Time Series Analysis with CNNs

Written: 02 Oct 2021 by Vinayak Nayak 🏷 ["pytorch reading group", "deep learning"]

In this post, we will go through how to use a CNN model for building a time series forecasting model from scratch. We will use the data containing the share price information for Reliance Industries which is one of the biggest Indian multinational conglomerate companies.

Here is the table of contents for what we shall be covering in the blog post

A quick intro to time-series
- Introduction
- Univariate time series
- Multivariate time series
- Single step v/s multi-step forecasting
CNNs for time-series
nsepy for share price extraction
Data Preparation
Model Building
Training & Evaluation
References

Quick intro to time-series

Any machine learning dataset is a collection of observations which have a set of dependent variables[y] (which we want to be able to ultimately predict) and a set of independent variables[X] which help us predict the dependent variables.

Share Price Chronology

However, there are some datasets where time plays an important role. Consider the above example. The stock price of a company between any two given dates goes from a certain value to a certain value. However, it’s the progression of these values in a chronological order which is very important to us because we are interested in leveraging this information to predict the future stock prices. When there’s an ordering to the observations that we want to study, such data is called time-series data.

This field is super huge and primarily involves decomposition/analysis of a time series wrt different inherent components like trend, seasonality, randomness etc. and forecasting problems. Today we are going to look at the forecasting problem i.e. given a set of observations how to utilize that information with it’s time dependence to figure out what is gonna happen in the future (could be regression/classification but today we shall focus only on regression).

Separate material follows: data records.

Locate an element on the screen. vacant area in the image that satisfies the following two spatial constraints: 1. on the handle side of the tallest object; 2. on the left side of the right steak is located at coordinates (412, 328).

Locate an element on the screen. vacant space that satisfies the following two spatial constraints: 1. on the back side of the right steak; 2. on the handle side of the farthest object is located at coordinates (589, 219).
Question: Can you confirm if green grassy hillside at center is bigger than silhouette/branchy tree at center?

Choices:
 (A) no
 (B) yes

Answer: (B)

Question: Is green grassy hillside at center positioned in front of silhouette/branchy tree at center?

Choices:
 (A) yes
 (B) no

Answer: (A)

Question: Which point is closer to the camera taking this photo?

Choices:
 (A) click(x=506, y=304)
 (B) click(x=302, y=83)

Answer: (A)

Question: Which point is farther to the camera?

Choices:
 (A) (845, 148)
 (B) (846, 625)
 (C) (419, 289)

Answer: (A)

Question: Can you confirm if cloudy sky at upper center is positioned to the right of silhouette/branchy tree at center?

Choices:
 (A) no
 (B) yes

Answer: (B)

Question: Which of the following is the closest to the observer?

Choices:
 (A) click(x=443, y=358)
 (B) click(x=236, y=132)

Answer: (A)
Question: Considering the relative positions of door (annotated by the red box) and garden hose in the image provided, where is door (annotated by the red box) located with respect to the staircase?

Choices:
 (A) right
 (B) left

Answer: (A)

Within time-series, depending on the number of predictors they could be classified into two main types as follows:

Univariate Time Series	Multivariate Time Series
Single variable varying over time	Set of variables varying over time
Symbolically, $y_t = a_0y_{t-1} + a_1y_{t-2} + ...$	Symbolically, $y_t = a_0y_{t-1} + b_0x_{t-1} + a_1y_{t-2} + b1x_{t-2} + ...$
Studying closing prices of a stock	Studying closing prices of a stock

Wait what? How can the same example be cited under both the types?

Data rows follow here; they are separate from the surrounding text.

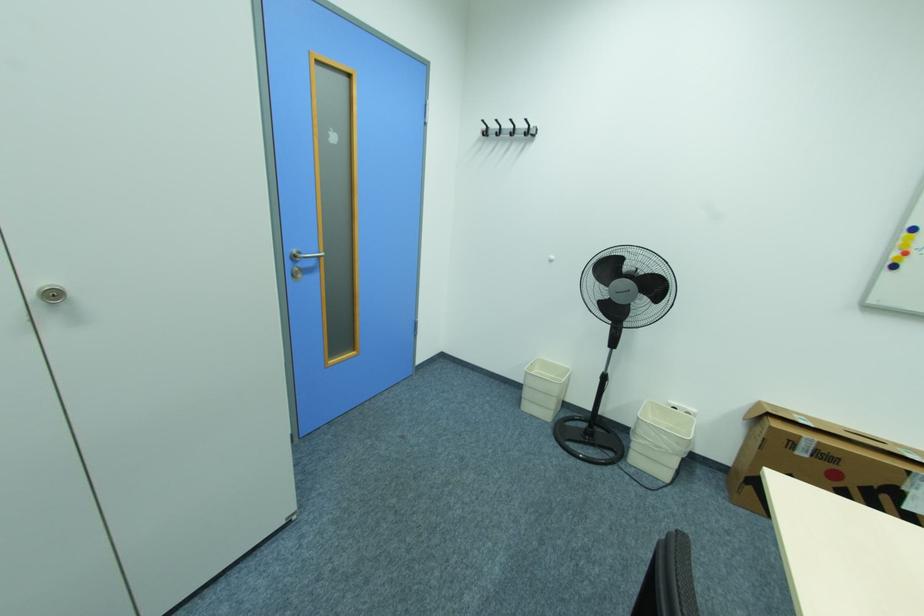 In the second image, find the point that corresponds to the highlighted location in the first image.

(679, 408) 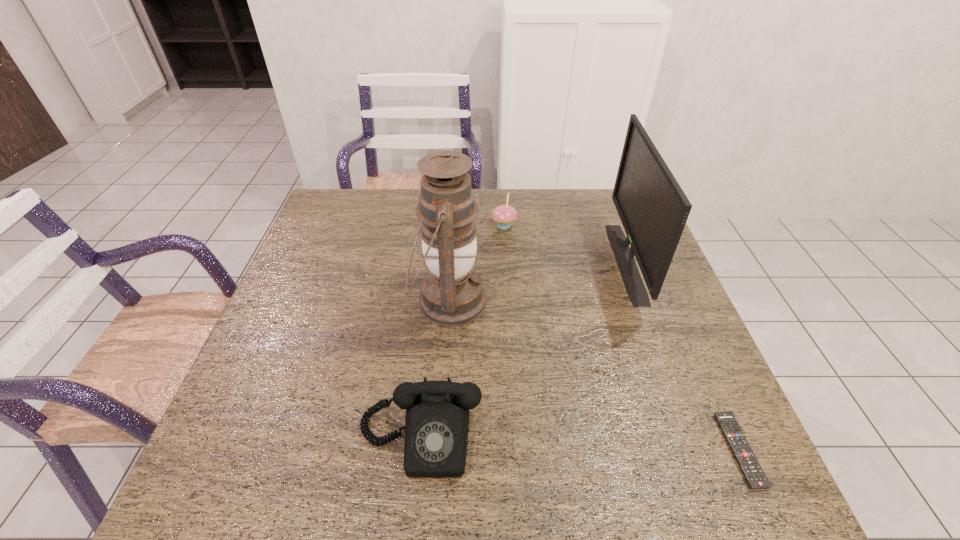 Identify the location of free space between the second object from right to left and the oil lamp. Image resolution: width=960 pixels, height=540 pixels. (x=538, y=281).

Identify the location of vacant area between the cupcake and the tallest object. click(476, 264).

The width and height of the screenshot is (960, 540). In order to click on free space between the rightmost object and the oil lamp in this screenshot , I will do `click(594, 375)`.

Image resolution: width=960 pixels, height=540 pixels. Find the location of `vacant space that is in between the fourth shortest object and the telephone`. vacant space that is in between the fourth shortest object and the telephone is located at coordinates (523, 350).

Locate an element on the screen. The height and width of the screenshot is (540, 960). free spot between the telephone and the cupcake is located at coordinates (462, 333).

At what (x,y) coordinates should I click in order to perform the action: click on unoccupied position between the oil lamp and the monitor. Please return your answer as a coordinate pair (x, y). Image resolution: width=960 pixels, height=540 pixels. Looking at the image, I should click on (538, 281).

Identify the location of object that is the third closest to the shortest object. The height and width of the screenshot is (540, 960). (452, 294).

Select which object is the closest to the tallest object. Please provide its 2D coordinates. Your answer should be formatted as a tuple, i.e. [(x, y)], where the tuple contains the x and y coordinates of a point satisfying the conditions above.

[(504, 215)]

Identify the location of free spot that satisfies the following two spatial constraints: 1. on the front-facing side of the monitor; 2. on the dial of the telephone. (691, 439).

I want to click on vacant space that satisfies the following two spatial constraints: 1. on the front-facing side of the monitor; 2. on the left side of the remote control, so click(695, 450).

Well, it really depends on the number of predictors which you have. If there’s signal across several variables which is impacting your dependent variable, and if we could capture all those variables, we could use them to predict the dependent variable, that becomes a multi-variate problem. If we are only able to study the progression of the dependent variable, we would consider that to be a univariate problem. So, whether or not a problem could be analysed as uni or multi-variate has to do with the ability of the experimenter to track variables which correlate with the target.

One more example is that of temperature measurement.

Univariate vs Multivariate

Nowadays we have digital meters where we can study the temperature at any given time as a function of relative humidity, atmospheric pressure and past temperatures but during my childhood days, our school only had mercury thermometers. So, we would be able to record only temperature values (i.e. the dependent variable which we need to study). With such data, one can do uni-variate analysis. However, nowadays you could frame same temperature progression as a multi-variate problem since we can record all data at any given time-step using the digital meter.

Single step v/s Multi step forecasting.

Single Step vs Multi Step

If we want to use our model for predicting several time steps into the future, we call it multi-step forecasting and if we only want the immediate next value, it’s single-step forecasting. The former is a difficult problem to solve than the latter as the uncertainty/randomness component is expected to compound over multiple timesteps. More generally, it is true that the more the number of time-steps in the dependent components for which we have to predict, the more difficult it becomes be it classification or regression.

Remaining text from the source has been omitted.